Dataset entries
+++
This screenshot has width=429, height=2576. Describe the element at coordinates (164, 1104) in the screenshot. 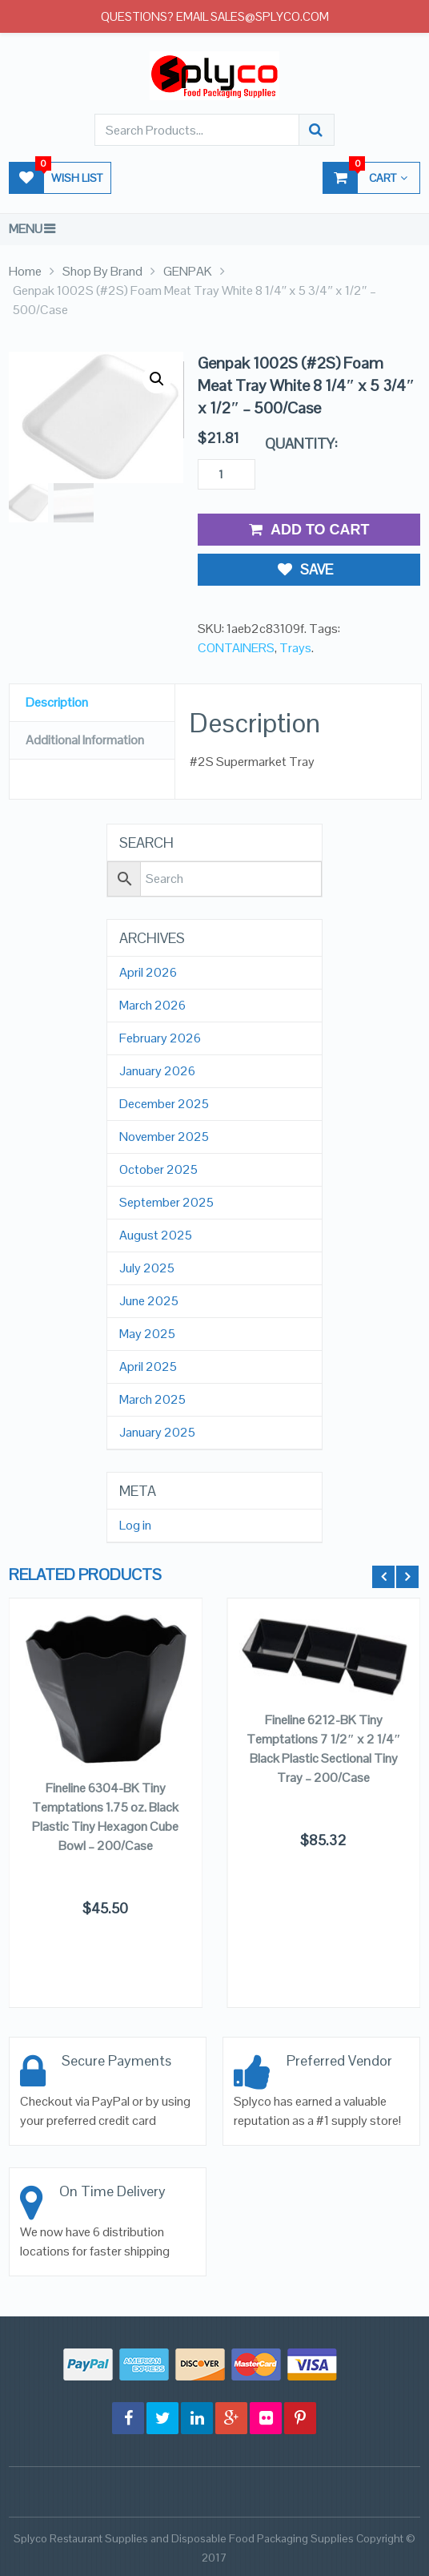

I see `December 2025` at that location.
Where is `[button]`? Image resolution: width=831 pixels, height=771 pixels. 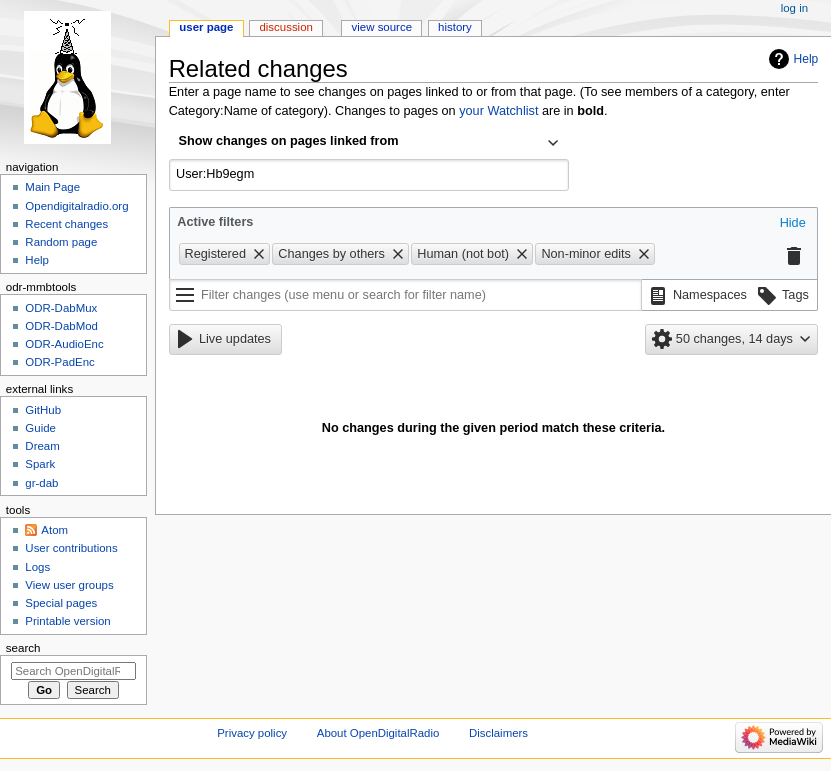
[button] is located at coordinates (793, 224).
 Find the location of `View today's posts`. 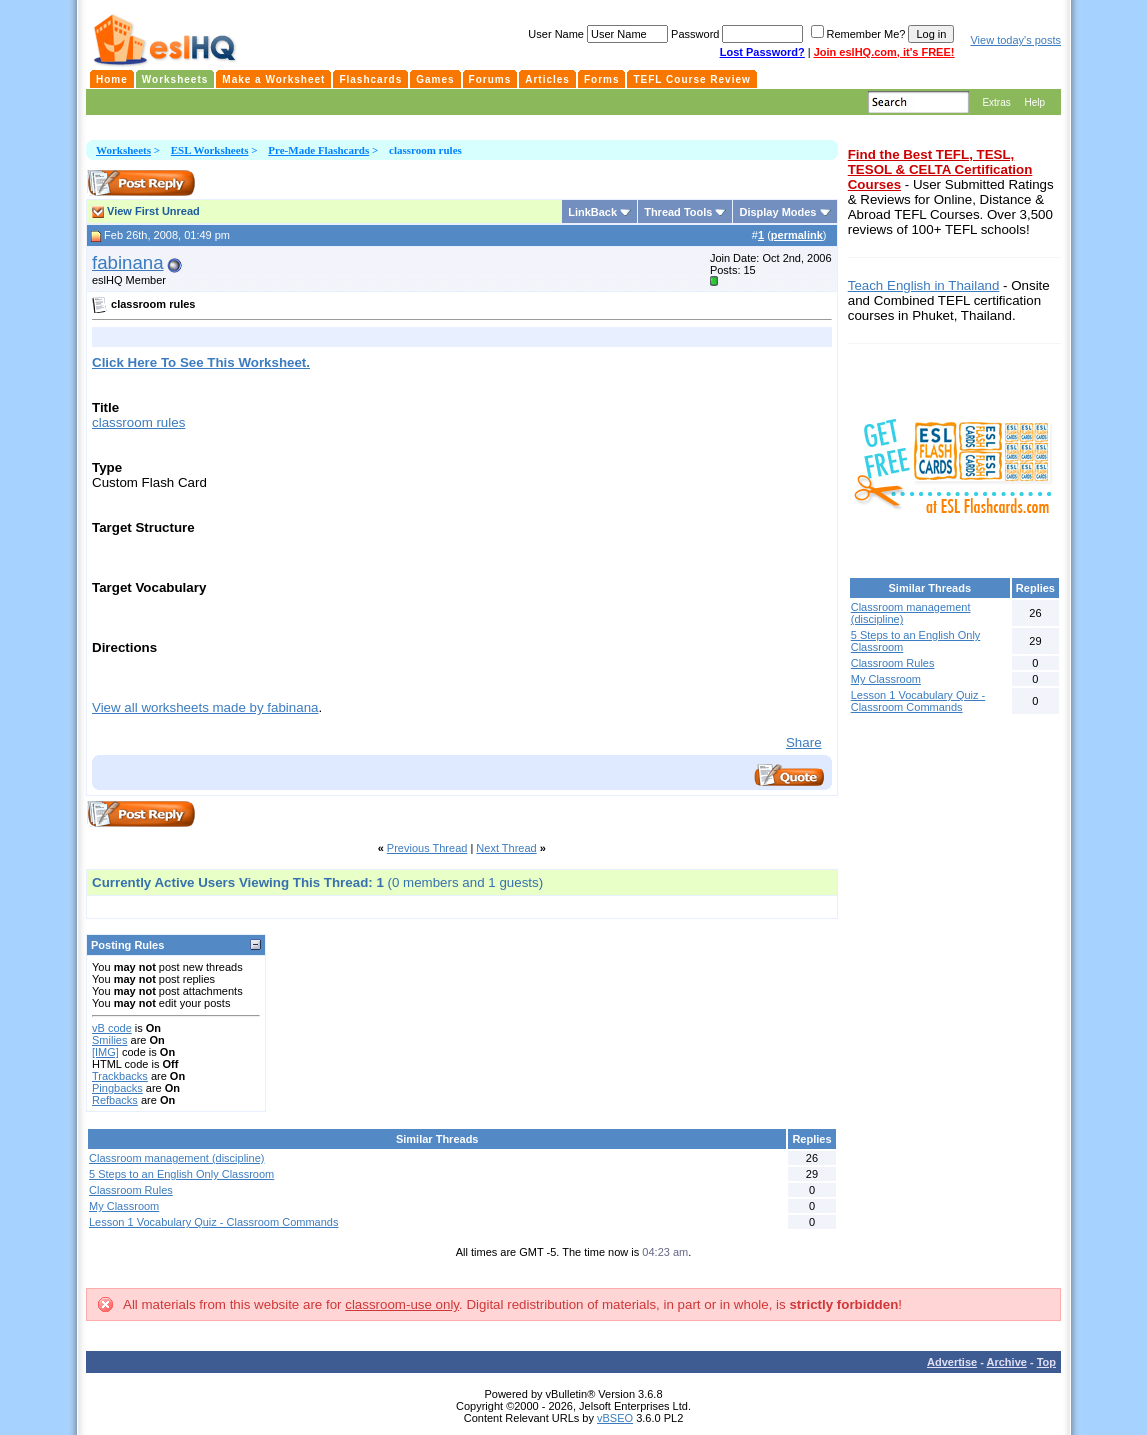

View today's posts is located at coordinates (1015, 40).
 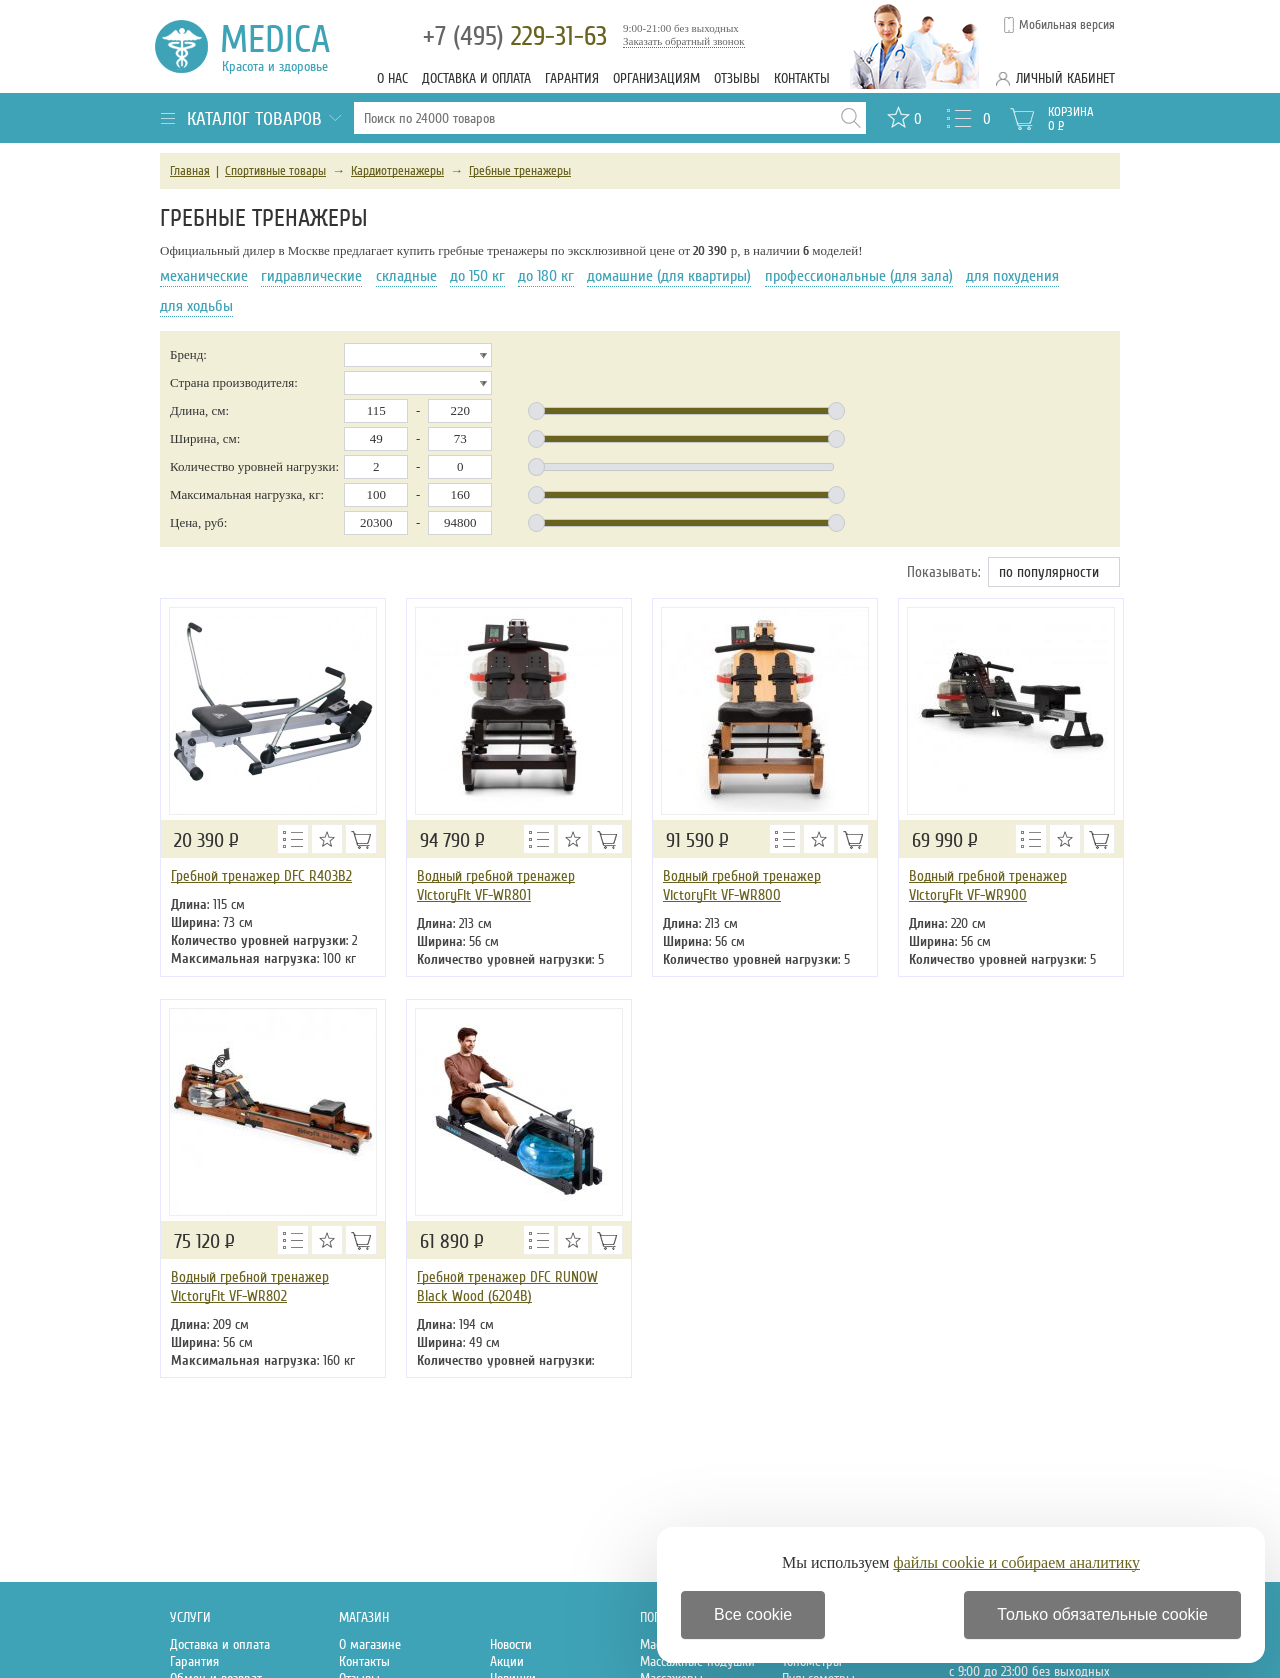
+++
Required work>
From the first line above to the last, copy the records exactly but omit the pictures.

Response>
This screenshot has width=429, height=2576. Describe the element at coordinates (164, 1104) in the screenshot. 

I see `December 2025` at that location.
Where is `[button]`? Image resolution: width=831 pixels, height=771 pixels. 
[button] is located at coordinates (793, 224).
 Find the location of `View today's posts`. 

View today's posts is located at coordinates (1015, 40).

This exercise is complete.